TASK BRIEF
Lines with "cosa" in the records below: say how many there are, and add nothing.

(Collected data)
Start of Block

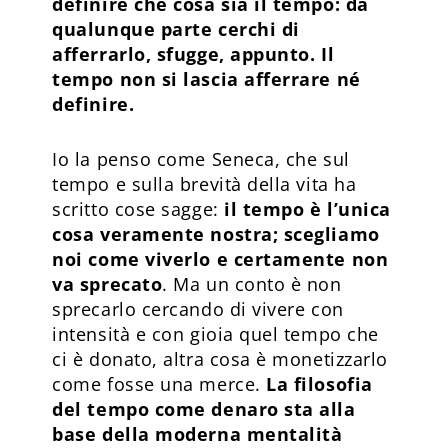
definire che cosa sia il tempo: da
qualunque parte cerchi di
afferrarlo, sfugge, appunto. Il
tempo non si lascia afferrare né
definire.
Io la penso come Seneca, che sul
tempo e sulla brevità della vita ha
scritto cose sagge:
il tempo è l’unica
cosa veramente nostra; scegliamo
noi come viverlo e certamente non
va sprecato
. Ma un conto è non
sprecarlo cercando di vivere con
intensità e con gioia quel tempo che
ci è donato, altra cosa è monetizzarlo
come fosse una merce.
La filosofia
del tempo come denaro sta alla
base della moderna mentalità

End of Block

OUTPUT FOR THIS TASK
3